Maya's breath formed clouds in the November morning as she ran, her sneakers slapping against the wet pavement. Three miles in, her iPhone vibrated in her armband - David's phone. He'd grabbed hers by mistake in their pre-coffee fog, same as every Monday, same as everything in their seven years together.

She slowed to a walk, fumbled with the sweaty touchscreen. A notification faded before she could read it fully, but she saw enough: "Last night was incredible. Same time next week?" From someone named Elena.

An orange safety cone at the construction site ahead blurred in her vision. She kept running.

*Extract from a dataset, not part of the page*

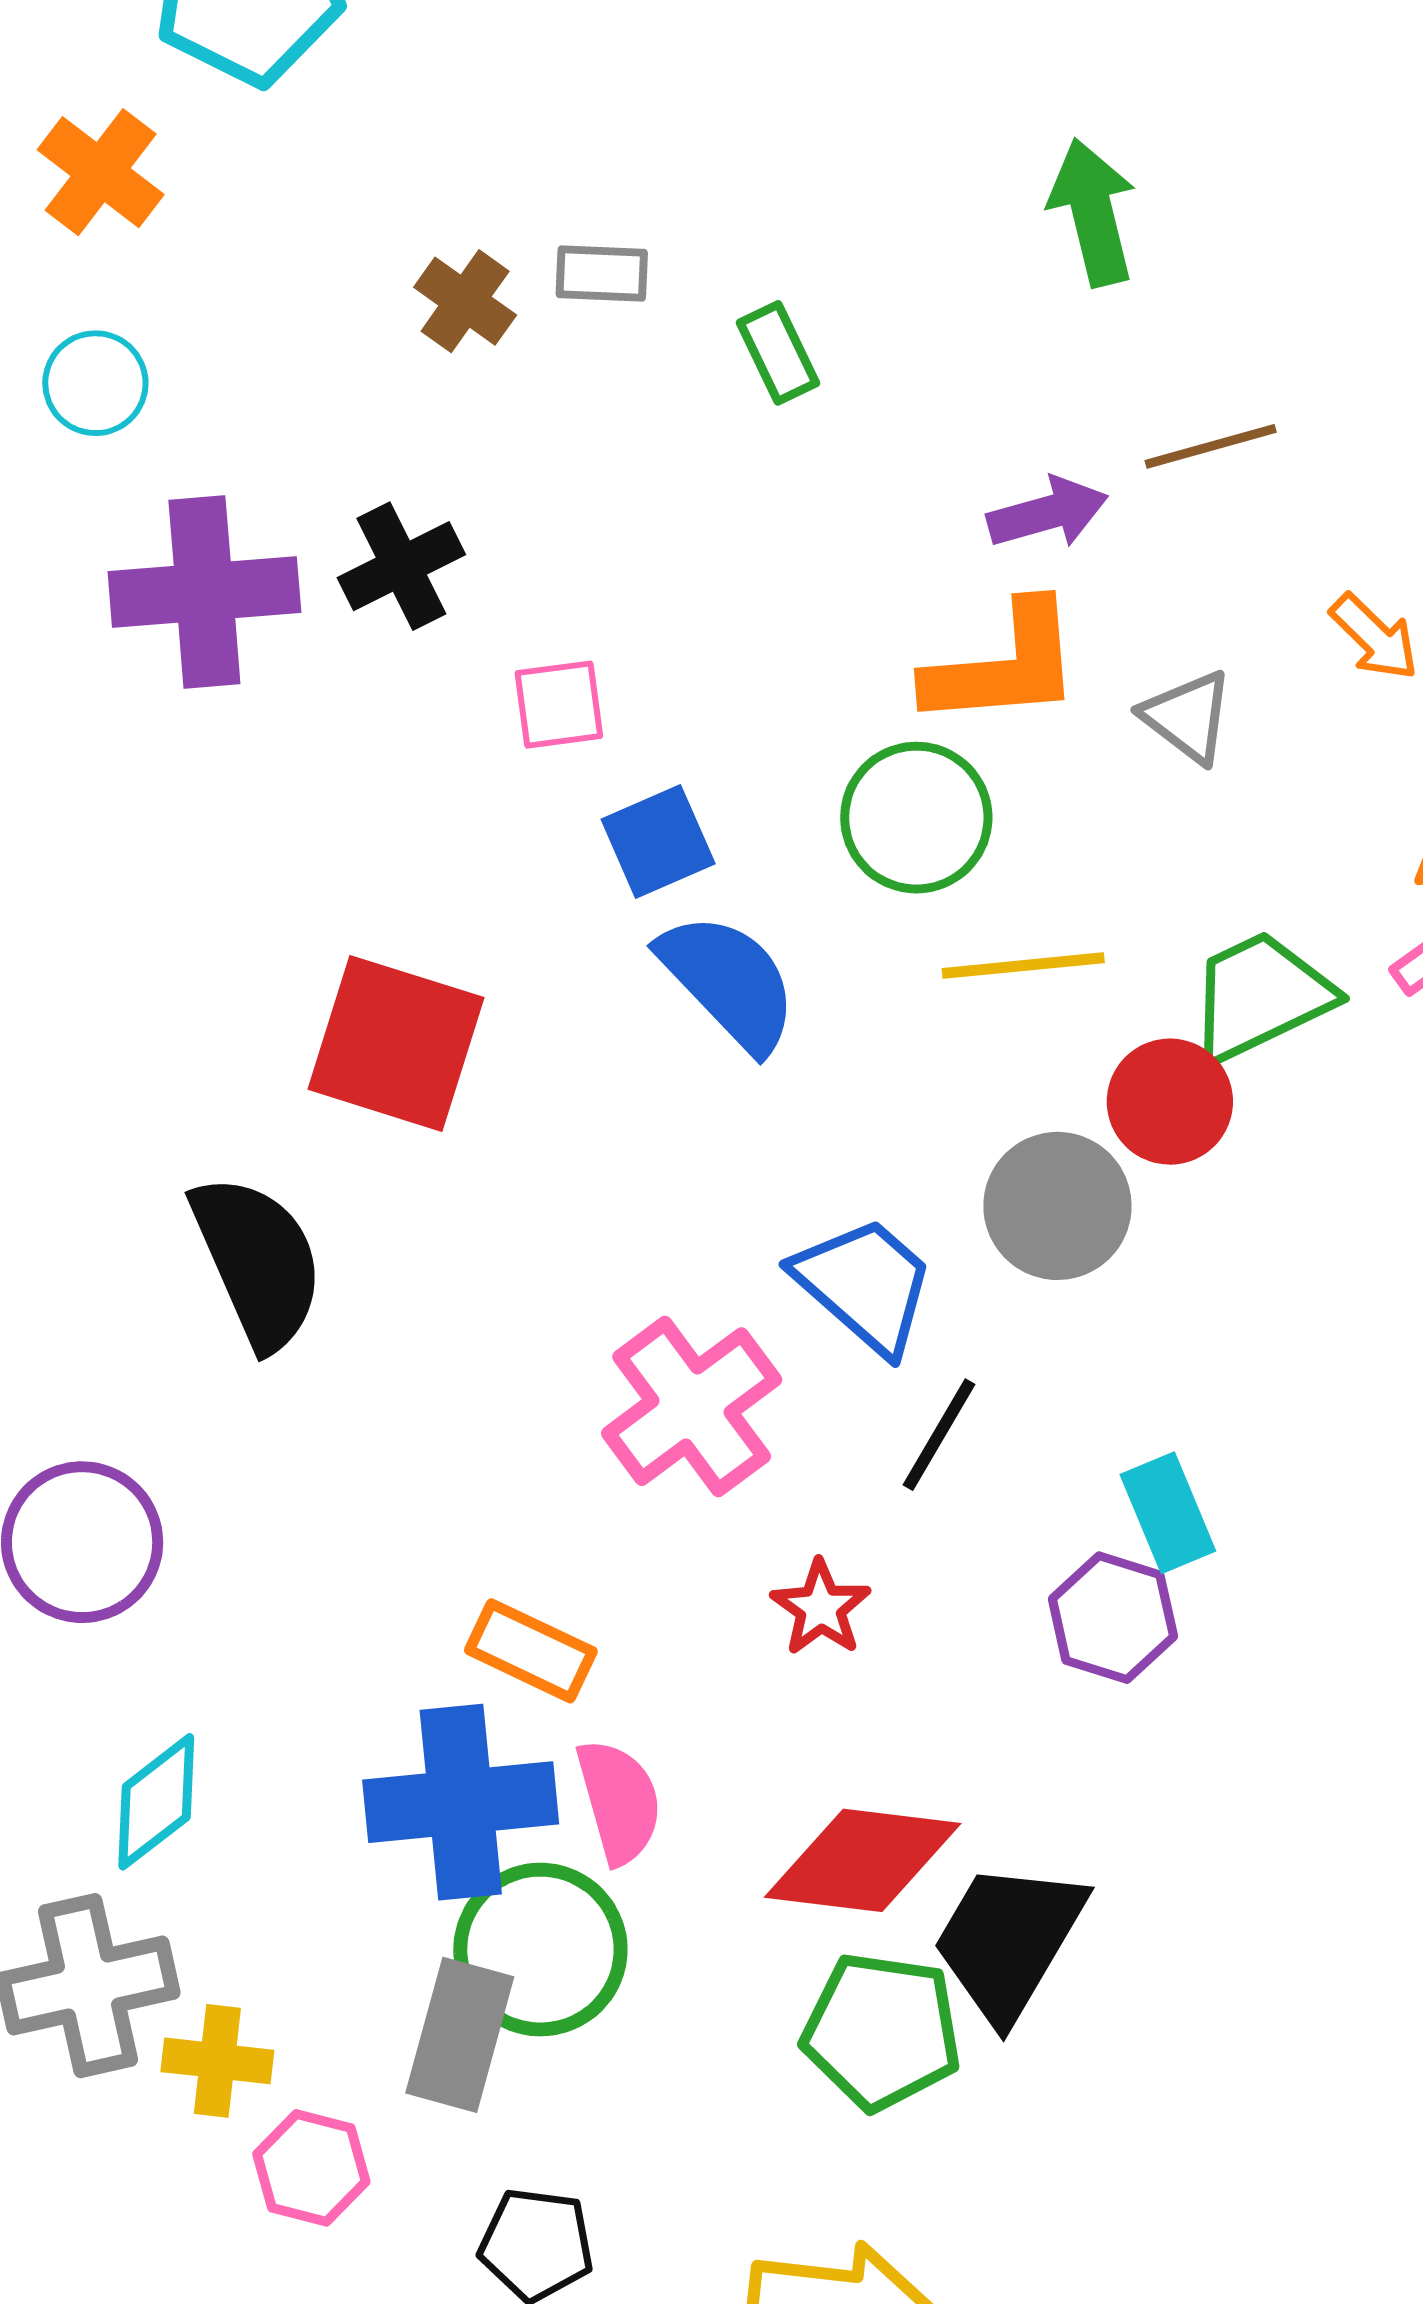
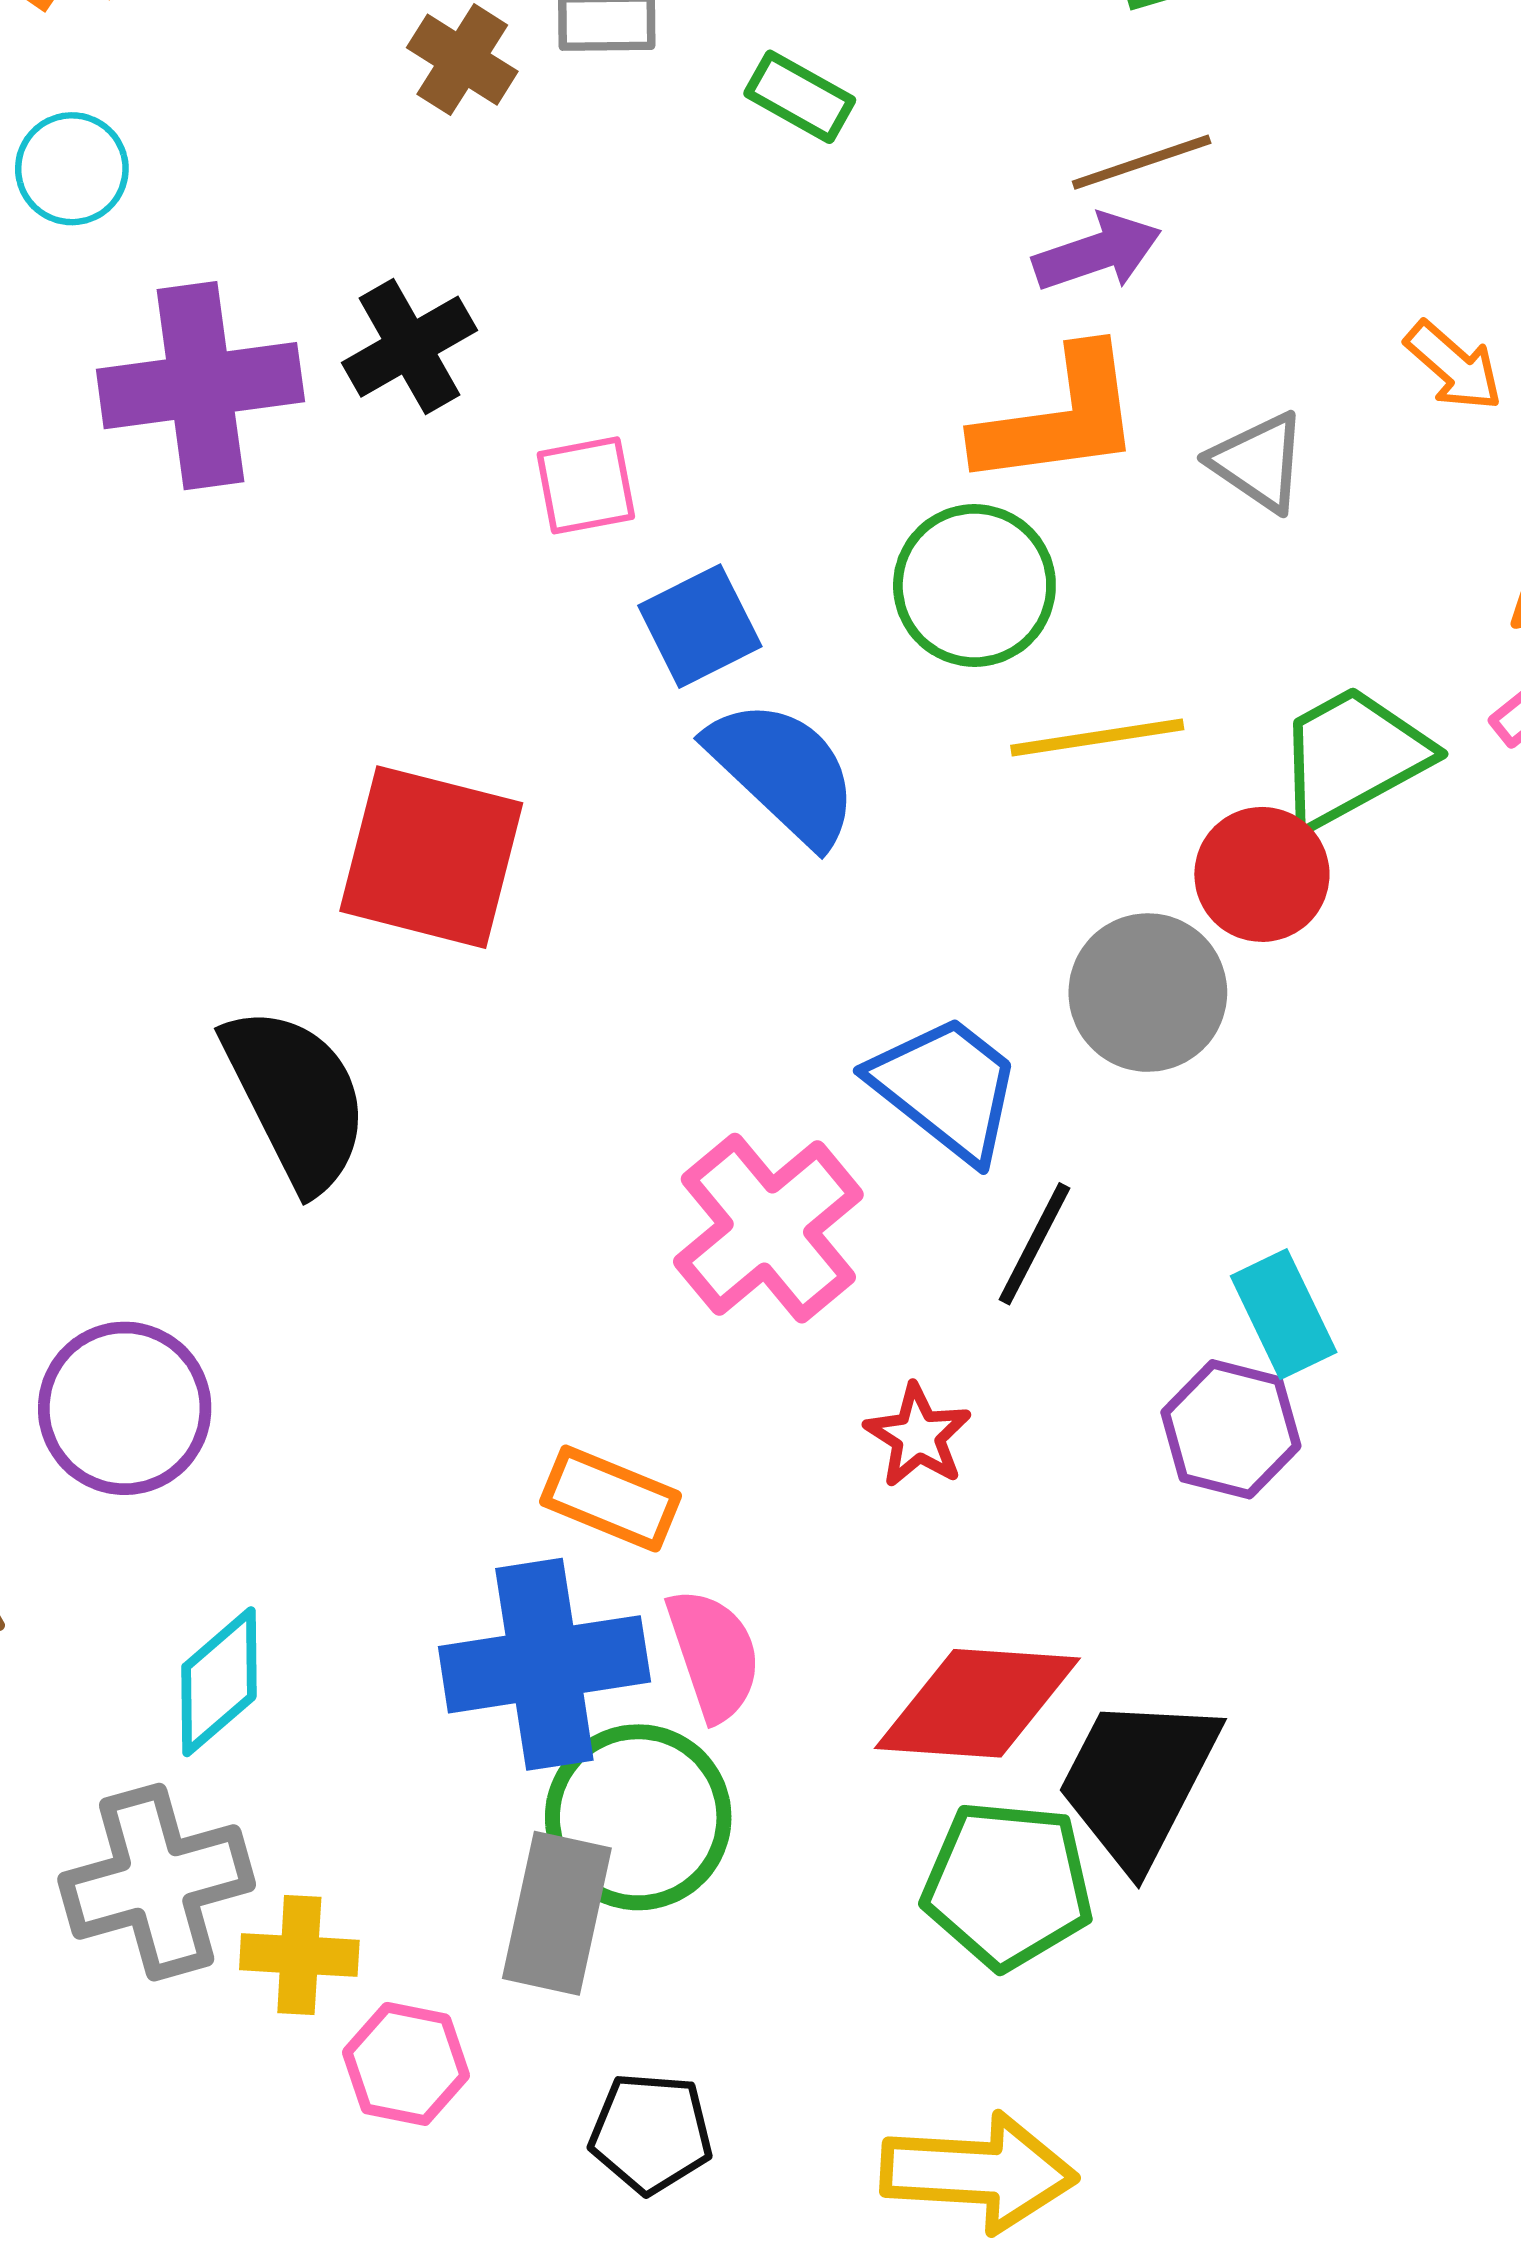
green rectangle: (778, 353) -> (800, 97), turned -32
brown line: (1211, 446) -> (1142, 162), moved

She ran until her lungs burned, until the familiar neighborhood became strange, until she found herself at a diner she hadn't visited since college, since before David. The waitress brought her coffee and she sat, phone on the table, waiting for him to wake up and realize.

When he called, she let it ring. She ordered orange juice - the kind with pulp, acidic and real. She watched the condensation slide down the glass, thinking about how marriage is supposed to be this solid thing, this architecture you build together, but really it's just a series of small choices made and unmade every day. She thought about the months she'd spent running from this suspicion - in the way she stopped asking about his late nights, in the way she avoided certain restaurants, in the way she let herself believe distance was just a phase.

Maya left the phone on the table. She walked home, no longer running, letting the morning sun finally touch her face. For the first time in years, she didn't know what came next, and somehow that was exactly what she needed.